Resilience and energy questions are currently being studied by many researchers. Some of these researchers come from a “systems” culture and investigate particular system design and management strategies (resource-provisioning policies, resource allocation and scheduling heuristics, innovative system designs, etc.). Other researchers, instead, come from an “algorithms” culture and rely on (often idealized) system models to obtain their results (complexity/approximability results, optimal or guaranteed algorithms, sophisticated heuristics, etc.) These two communities are often quite separated, and yet, to move forward, they need to collaborate and cross-pollinate.

To provide a clear context for the seminar, many of the discussions will be centered around “workflow applications.” The workflow model is general and has become very popular in many domains, ranging from scientific to datacenter applications. Many of the invited workshop participants have worked and are currently working on issues related to the efficient, resilient, and energy-efficient execution of workflows in distributed platforms. Workflows thus provide an ideal main theme for the workshop, even though departures from this theme will be expected and useful. Current tools for workflow execution are ideal proving grounds for implementing both novel systems and novel algorithms techniques for optimizing performance, resilience, and energy efficiency.

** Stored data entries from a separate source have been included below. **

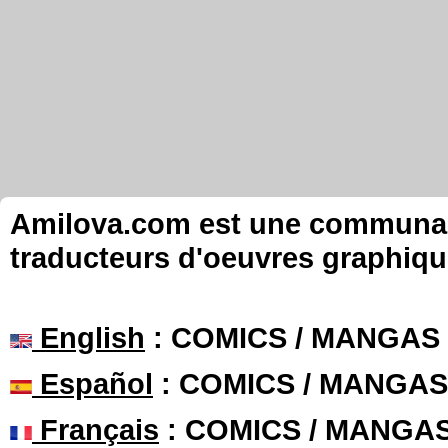
Amilova.com est une communauté
traducteurs d'oeuvres graphiqu
English
: COMICS / MANGAS
Español
: COMICS / MANGAS
Français
: COMICS / MANGA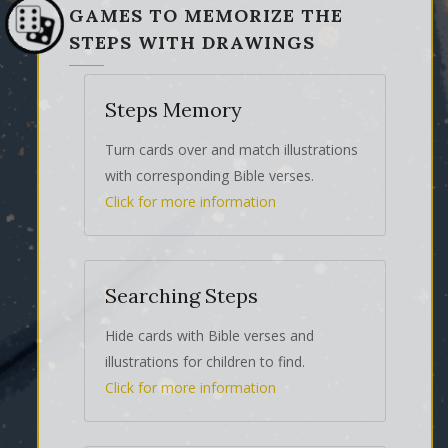
GAMES TO MEMORIZE THE
STEPS WITH DRAWINGS
Steps Memory
Turn cards over and match illustrations
with corresponding Bible verses.
Click for more information
Searching Steps
Hide cards with Bible verses and
illustrations for children to find.
Click for more information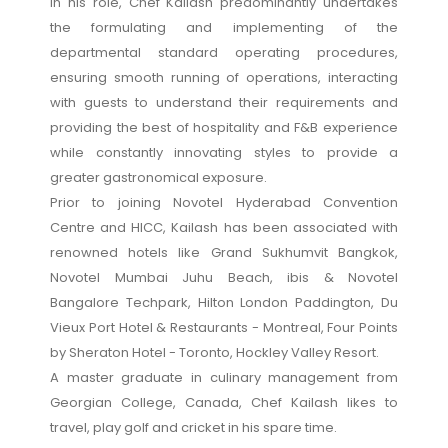
In his role, Chef Kailash predominantly undertakes
the formulating and implementing of the
departmental standard operating procedures,
ensuring smooth running of operations, interacting
with guests to understand their requirements and
providing the best of hospitality and F&B experience
while constantly innovating styles to provide a
greater gastronomical exposure.
Prior to joining Novotel Hyderabad Convention
Centre and HICC, Kailash has been associated with
renowned hotels like Grand Sukhumvit Bangkok,
Novotel Mumbai Juhu Beach, ibis & Novotel
Bangalore Techpark, Hilton London Paddington, Du
Vieux Port Hotel & Restaurants - Montreal, Four Points
by Sheraton Hotel - Toronto, Hockley Valley Resort.
A master graduate in culinary management from
Georgian College, Canada, Chef Kailash likes to
travel, play golf and cricket in his spare time.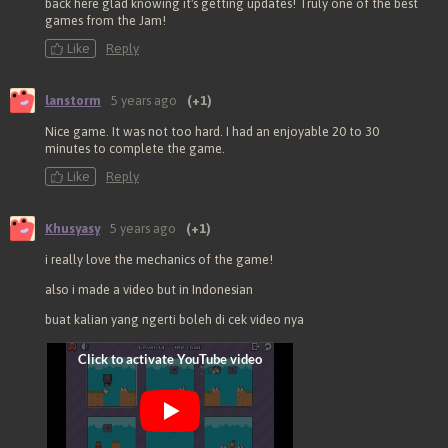
back here glad knowing it's getting updates! Truly one of the best
games from the Jam!
Like
Reply
lanstorm
5 years ago
(+1)
Nice game. It was not too hard. I had an enjoyable 20 to 30
minutes to complete the game.
Like
Reply
Khusyasy
5 years ago
(+1)
i really love the mechanics of the game!
also i made a video but in Indonesian
buat kalian yang ngerti boleh di cek video nya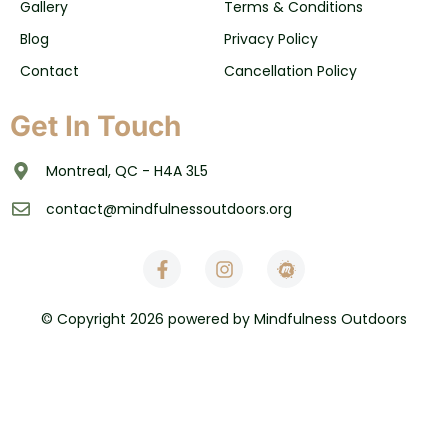
Gallery
Terms & Conditions
Blog
Privacy Policy
Contact
Cancellation Policy
Get In Touch
Montreal, QC - H4A 3L5
contact@mindfulnessoutdoors.org
© Copyright 2026 powered by Mindfulness Outdoors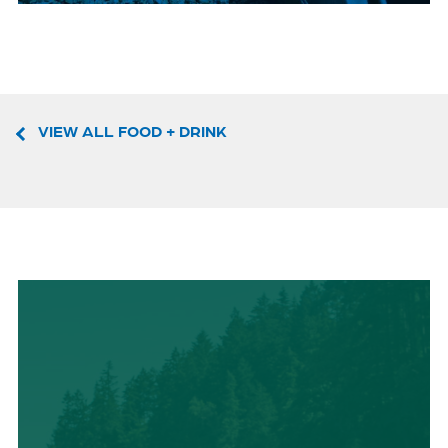
VIEW ALL FOOD + DRINK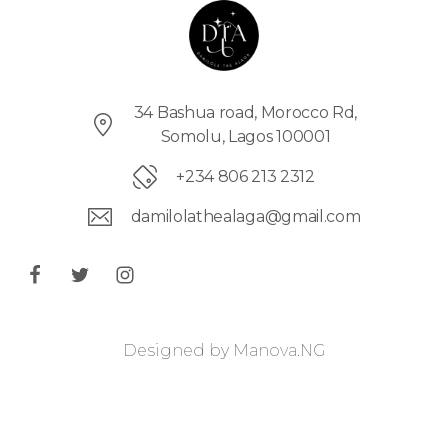
34 Bashua road, Morocco Rd,
Somolu, Lagos 100001
+234 806 213 2312
damilolathealaga@gmail.com
Designed by
Manova.NG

This Dagstuhl Seminar will foster discussion and articulate novel and promising directions for addressing the challenges highlighted above, thereby attempting to bridge the divide between theoretical and practical research in the field. In this view, the seminar will allow plenty of time for informal discussions, as well as "open questions" sessions. The ultimate objective is that a few roadmaps for advancing the state of the field will have been identified by the end of the seminar, along with many potential collaborations among seminar participants.